Zetsuo la soltó, quizás al comprobar que había terminado de calmarse. Cuando se reincorporó, Ayame se fijó por primera vez en que no vestía con sus habituales ropajes, sino que iba cubierto con una larga bata blanca.
—En el hospital —respondió, y ante la sobresaltada mirada interrogante que le dirigió su hija entrecerró ligeramente los ojos con el ceño fruncido—. ¡Te encontraron desmayada en pleno Distrito Comercial! ¿En qué cojones estabas pensando, niña? ¿Sabes la neumonía que has sufrido por esa jodida costumbre tuya de ir sin paraguas?
Ayame se vio obligada a agachar la cabeza en un gesto sumiso.
—Yo... yo... no recuerdo nada...
—¡Claro que no recuerdas nada! ¡Has estado inconsciente durante casi una semana!
—¡¿Una semana?! —aquello sí que no se lo esperaba. No sólo no recordaba nada sino que además había estado prácticamente una semana fuera de combate. ¿Pero qué era lo que le había pasado? ¿Qué era lo último que recordaba? Lo último... Lo último...—. Pero... el fuego...
—¿Fuego?
—Hacía calor... había fuego... Me quemaba...
Zetsuo sacudió la cabeza.
—Delirios de la fiebre. No ha habido ningún incendio, Ayame.
Ella asintió débilmente, aún compungida. Le resultaba terriblemente frustrante el no recordar algo que le había pasado. Y más cuando se trataba de algo tan serio como una pulmonía. Pero no le quedaba más remedio que resignarse a lo evidente.
—¿Cuánto tiempo tendré que quedarme aquí?
La pregunta pareció pillar desprevenido a Zetsuo, pero enseguida salió al paso.
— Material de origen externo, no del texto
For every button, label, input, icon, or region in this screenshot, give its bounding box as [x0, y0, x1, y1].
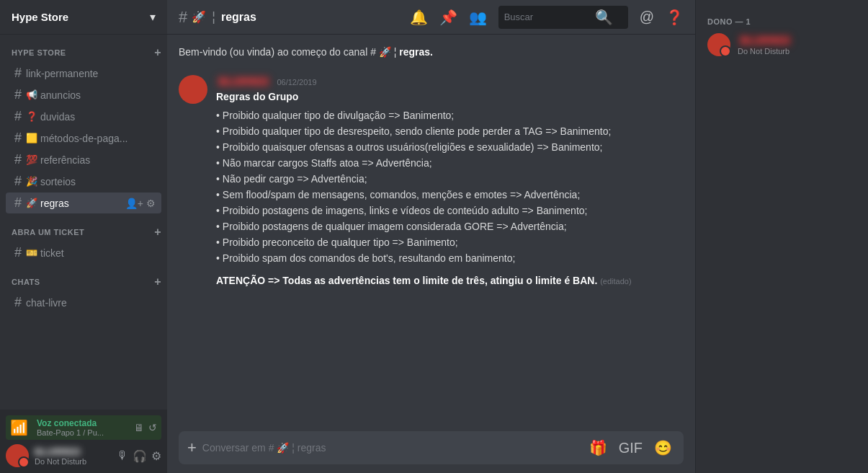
hash-icon: # [14, 87, 22, 102]
member-avatar [707, 33, 730, 56]
user-bar: BLURRED Do Not Disturb 🎙 🎧 ⚙ [6, 444, 161, 467]
category-hype-store[interactable]: HYPE STORE + [0, 35, 167, 62]
sidebar: Hype Store ▾ HYPE STORE + # link-permane… [0, 0, 167, 473]
add-chat-icon[interactable]: + [154, 275, 161, 288]
bell-icon[interactable]: 🔔 [410, 9, 428, 26]
add-ticket-icon[interactable]: + [154, 226, 161, 239]
channel-chat-livre[interactable]: # chat-livre [6, 292, 161, 313]
main-content: # 🚀 ¦ regras 🔔 📌 👥 🔍 @ ❓ Bem-vindo (ou v… [167, 0, 695, 473]
message-author: BLURRED [216, 75, 271, 88]
avatar [6, 444, 29, 467]
category-ticket[interactable]: ABRA UM TICKET + [0, 214, 167, 242]
message-title: Regras do Grupo [216, 91, 684, 102]
message-timestamp: 06/12/2019 [277, 78, 316, 87]
welcome-text: Bem-vindo (ou vinda) ao começo do canal … [179, 46, 433, 58]
screen-share-icon[interactable]: 🖥 [134, 422, 144, 433]
chats-category-label: CHATS [12, 278, 40, 286]
category-label: HYPE STORE [12, 48, 66, 57]
hash-icon: # [179, 8, 187, 27]
chat-input-wrapper: + 🎁 GIF 😊 [179, 431, 684, 464]
channel-header: # 🚀 ¦ regras [179, 8, 401, 27]
username: BLURRED [35, 446, 111, 457]
search-box[interactable]: 🔍 [498, 6, 628, 29]
voice-settings-icon[interactable]: ↺ [148, 422, 157, 433]
chevron-down-icon: ▾ [150, 10, 156, 24]
hash-icon: # [14, 152, 22, 167]
add-channel-icon[interactable]: + [154, 46, 161, 59]
message-item: BLURRED 06/12/2019 Regras do Grupo • Pro… [179, 75, 684, 286]
channel-duvidas[interactable]: # ❓ duvidas [6, 106, 161, 127]
channel-sorteios[interactable]: # 🎉 sorteios [6, 171, 161, 192]
emoji-icon[interactable]: 😊 [651, 432, 675, 464]
channel-regras[interactable]: # 🚀 regras 👤+ ⚙ [6, 193, 161, 213]
message-body: • Proibido qualquer tipo de divulgação =… [216, 108, 684, 266]
settings-icon[interactable]: ⚙ [146, 198, 156, 209]
channel-referencias[interactable]: # 💯 referências [6, 149, 161, 170]
voice-connected-bar: 📶 Voz conectada Bate-Papo 1 / Pu... 🖥 ↺ [6, 415, 161, 440]
ticket-category-label: ABRA UM TICKET [12, 228, 84, 236]
hash-icon: # [14, 131, 22, 146]
hash-icon: # [14, 195, 22, 211]
input-area: + 🎁 GIF 😊 [167, 423, 695, 473]
members-category: DONO — 1 [702, 12, 862, 29]
deafen-icon[interactable]: 🎧 [133, 449, 147, 463]
hash-icon: # [14, 66, 22, 81]
user-status: Do Not Disturb [35, 457, 111, 466]
gif-icon[interactable]: GIF [616, 433, 645, 464]
divider: ¦ [212, 9, 215, 25]
add-member-icon[interactable]: 👤+ [125, 198, 143, 209]
member-name: BLURRED [738, 34, 792, 47]
channel-metodos[interactable]: # 🟨 métodos-de-paga... [6, 128, 161, 149]
message-avatar [179, 75, 207, 104]
channel-ticket[interactable]: # 🎫 ticket [6, 242, 161, 263]
search-icon: 🔍 [595, 9, 613, 26]
topbar: # 🚀 ¦ regras 🔔 📌 👥 🔍 @ ❓ [167, 0, 695, 35]
topbar-icons: 🔔 📌 👥 🔍 @ ❓ [410, 6, 684, 29]
channel-emoji: 🚀 [192, 10, 206, 24]
category-chats[interactable]: CHATS + [0, 264, 167, 291]
search-input[interactable] [504, 12, 591, 22]
channel-link-permanente[interactable]: # link-permanente [6, 63, 161, 84]
help-icon[interactable]: ❓ [666, 9, 684, 26]
server-name: Hype Store [12, 11, 68, 23]
pin-icon[interactable]: 📌 [439, 9, 457, 26]
channel-list: HYPE STORE + # link-permanente # 📢 anunc… [0, 35, 167, 410]
hash-icon: # [14, 295, 22, 310]
message-header: BLURRED 06/12/2019 [216, 75, 684, 88]
at-icon[interactable]: @ [640, 9, 654, 25]
hash-icon: # [14, 109, 22, 124]
hash-icon: # [14, 245, 22, 260]
welcome-message: Bem-vindo (ou vinda) ao começo do canal … [179, 46, 684, 58]
member-item[interactable]: BLURRED Do Not Disturb [702, 29, 862, 61]
chat-input[interactable] [202, 433, 581, 462]
server-header[interactable]: Hype Store ▾ [0, 0, 167, 35]
members-icon[interactable]: 👥 [469, 9, 487, 26]
voice-channel: Bate-Papo 1 / Pu... [37, 428, 128, 437]
channel-name: regras [221, 11, 256, 24]
channel-anuncios[interactable]: # 📢 anuncios [6, 84, 161, 105]
voice-status: Voz conectada [37, 418, 128, 428]
gift-icon[interactable]: 🎁 [586, 432, 610, 464]
messages-area: Bem-vindo (ou vinda) ao começo do canal … [167, 35, 695, 423]
user-settings-icon[interactable]: ⚙ [151, 449, 161, 463]
members-panel: DONO — 1 BLURRED Do Not Disturb [695, 0, 868, 473]
signal-icon: 📶 [10, 419, 28, 436]
mute-icon[interactable]: 🎙 [117, 449, 128, 463]
message-content: BLURRED 06/12/2019 Regras do Grupo • Pro… [216, 75, 684, 286]
edited-label: (editado) [600, 277, 631, 286]
message-attention: ATENÇÃO => Todas as advertências tem o l… [216, 275, 684, 286]
member-status: Do Not Disturb [738, 47, 856, 56]
bottom-bar: 📶 Voz conectada Bate-Papo 1 / Pu... 🖥 ↺ … [0, 410, 167, 473]
hash-icon: # [14, 174, 22, 189]
add-attachment-button[interactable]: + [187, 431, 197, 464]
—No mucho más, ahora que has despertado. Un día, o quizás dos —con las manos entrelazadas tras la espalda, el hombre se dirigió hacia la puerta de salida—. Por el momento deberías intentar descansar. Traeré algo para que puedas dormir.
—No quiero dormir... —replicó, temerosa de volver a aquella terrible pesadilla y encontrarse de nuevo cara a cara con el monstruo.
Zetsuo la miró largamente antes de responder.
—Dormirás. Aún no estás recuperada del todo.
Y, sin más, abandonó la habitación. Pese a que Ayame se había quedado con las ganas de pedirle que no la dejara sola en aquellas circunstancias, pese a que le hubiese gustado pedirle un abrazo que la tranquilizara... Nada de eso sucedió, y ahora estaba sola con su conciencia.
Sólo tenía que esperar a que la obligaran a dormir y rezar porque en aquella ocasión sus sueños fueran más agradables.
Pero aquella sólo había sido la primera de las pesadillas que la acosarían a partir de ese día.